Task requirements
Would you restate, word for word, only the lines starting at the one with "Balanço contábil" and ending with the final line of the entries below? Pictures stay out.

Recorded data
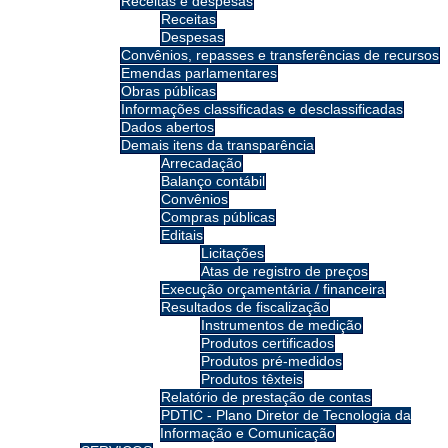
Receitas e despesas
Receitas
Despesas
Convênios, repasses e transferências de recursos
Emendas parlamentares
Obras públicas
Informações classificadas e desclassificadas
Dados abertos
Demais itens da transparência
Arrecadação
Balanço contábil
Convênios
Compras públicas
Editais
Licitações
Atas de registro de preços
Execução orçamentária / financeira
Resultados de fiscalização
Instrumentos de medição
Produtos certificados
Produtos pré-medidos
Produtos têxteis
Relatório de prestação de contas
PDTIC - Plano Diretor de Tecnologia da
Informação e Comunicação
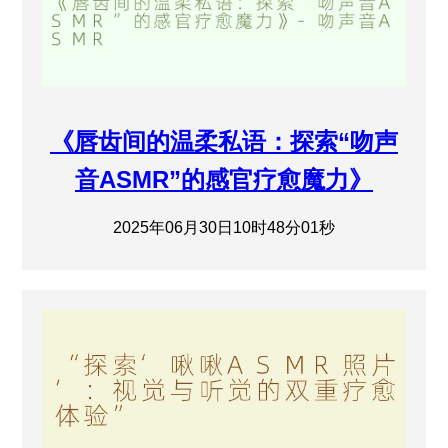
《唇齿间的温柔私语：探索“吻声
音ASMR”的感官疗愈魔力》
2025年06月30日10时48分01秒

Response
Balanço contábil
Convênios
Compras públicas
Editais
Licitações
Atas de registro de preços
Execução orçamentária / financeira
Resultados de fiscalização
Instrumentos de medição
Produtos certificados
Produtos pré-medidos
Produtos têxteis
Relatório de prestação de contas
PDTIC - Plano Diretor de Tecnologia da
Informação e Comunicação
《唇齿间的温柔私语：探索“吻声
音ASMR”的感官疗愈魔力》
2025年06月30日10时48分01秒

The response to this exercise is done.